→ **THE PROBLEM**:
In the records below, find the line holding "在拍攝時，必須事前安排好所有工作及拍攝準備。「當遇"; copy it and every line after it to the end, omitting all images.

→ **SUPPLIED RECORDS**:
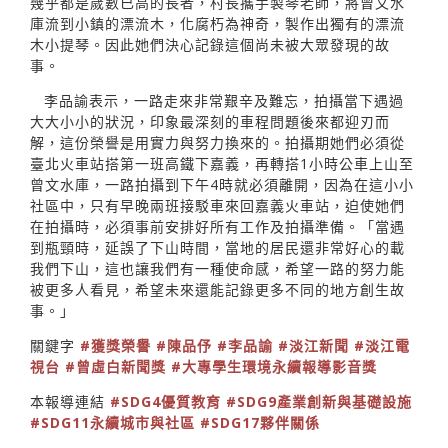
幾乎都是歲數已高的長者，村長攜手製琴老師，將曾文水
庫流到小鎮的漂流木，化腐朽為神奇，製作出獨有的漂流
木小提琴。因此她們決心記錄這個尚未被大眾發現的故
事。
李品諭表示，一路走來非常艱辛及難忘，拍攝當下遇過
大大小小的狀況，印象最深刻的車程問題後來都迎刃而
解，這份榮譽是用實力與努力換來的。拍攝期她們必須從
臺北火車站搭第一班高鐵下嘉義，再轉搭1小時公車上山至
曾文水庫，一路拍攝到下午4時就必須離開，因為在這小小
社區中，只有早晚兩班接駁車來回嘉義火車站，迫使她們
在拍攝時，必須事前安排好所有工作及拍攝準備。「當遇
到瓶頸時，延誤了下山時間，當地的居民還非常好心的載
我們下山，這也讓我們有一種使命感，希望一路的努力能
被更多人看見，希望未來還能記錄更多不同的地方創生故
事。」
關鍵字
#獲獎榮譽
#陳品伃
#李品諭
#淡江新聞
#淡江電
視台
#曾虛白新聞獎
#大專學生環境永續報導影音獎
本報導連結
#SDG4優質教育
#SDG9產業創新與基礎設施
#SDG11永續城市與社區
#SDG17夥伴關係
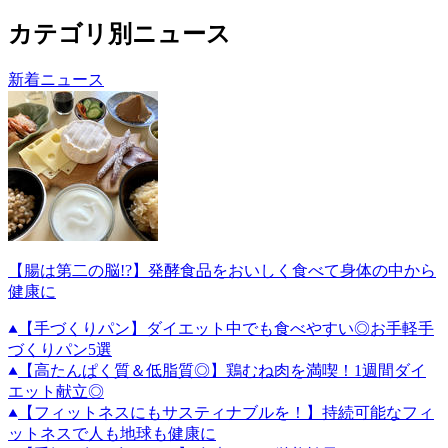
カテゴリ別ニュース
新着ニュース
【腸は第二の脳!?】発酵食品をおいしく食べて身体の中から
健康に
【手づくりパン】ダイエット中でも食べやすい◎お手軽手
づくりパン5選
【高たんぱく質＆低脂質◎】鶏むね肉を満喫！1週間ダイ
エット献立◎
【フィットネスにもサスティナブルを！】持続可能なフィ
ットネスで人も地球も健康に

→ **ANSWER TO THE EXERCISE**:
在拍攝時，必須事前安排好所有工作及拍攝準備。「當遇
到瓶頸時，延誤了下山時間，當地的居民還非常好心的載
我們下山，這也讓我們有一種使命感，希望一路的努力能
被更多人看見，希望未來還能記錄更多不同的地方創生故
事。」
關鍵字
#獲獎榮譽
#陳品伃
#李品諭
#淡江新聞
#淡江電
視台
#曾虛白新聞獎
#大專學生環境永續報導影音獎
本報導連結
#SDG4優質教育
#SDG9產業創新與基礎設施
#SDG11永續城市與社區
#SDG17夥伴關係
カテゴリ別ニュース
新着ニュース
【腸は第二の脳!?】発酵食品をおいしく食べて身体の中から
健康に
【手づくりパン】ダイエット中でも食べやすい◎お手軽手
づくりパン5選
【高たんぱく質＆低脂質◎】鶏むね肉を満喫！1週間ダイ
エット献立◎
【フィットネスにもサスティナブルを！】持続可能なフィ
ットネスで人も地球も健康に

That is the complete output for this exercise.